Starting at the line that contains "(CUSTOM) SMARTOYS - POSTER", output each line exactly as written through the end of the listing below, but leave out the pictures.
▬▬▬▬▬▬▬▬▬▬
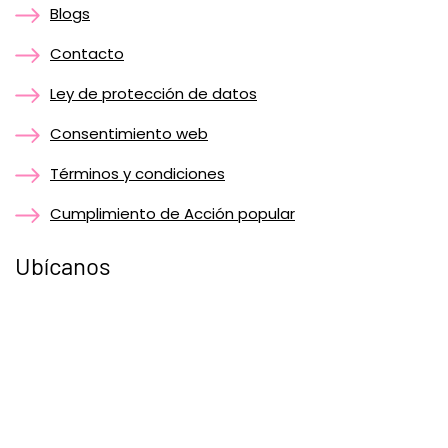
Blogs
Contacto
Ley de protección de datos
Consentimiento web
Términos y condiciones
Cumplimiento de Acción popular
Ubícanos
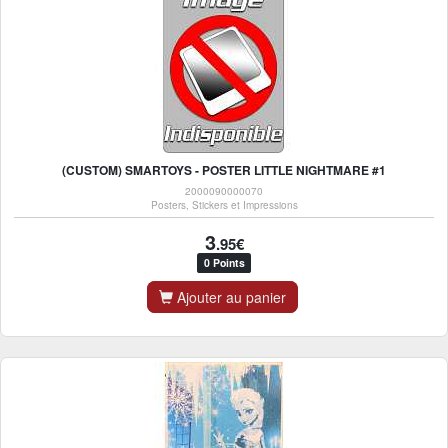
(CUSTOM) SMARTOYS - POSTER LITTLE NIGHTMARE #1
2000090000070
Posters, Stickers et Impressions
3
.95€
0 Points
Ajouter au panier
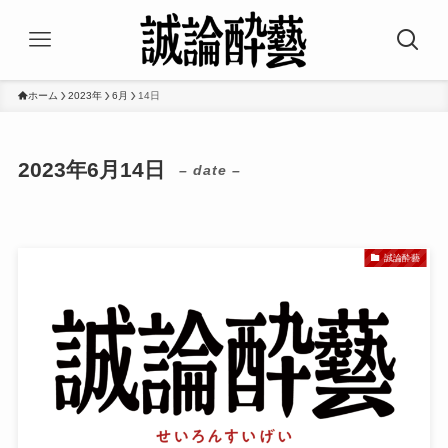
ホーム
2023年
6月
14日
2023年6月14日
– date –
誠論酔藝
▬▬▬▬▬▬▬▬▬▬
Reply ->
(CUSTOM) SMARTOYS - POSTER LITTLE NIGHTMARE #1
2000090000070
Posters, Stickers et Impressions
3
.95€
0 Points
Ajouter au panier
ホーム
2023年
6月
14日
2023年6月14日
– date –
誠論酔藝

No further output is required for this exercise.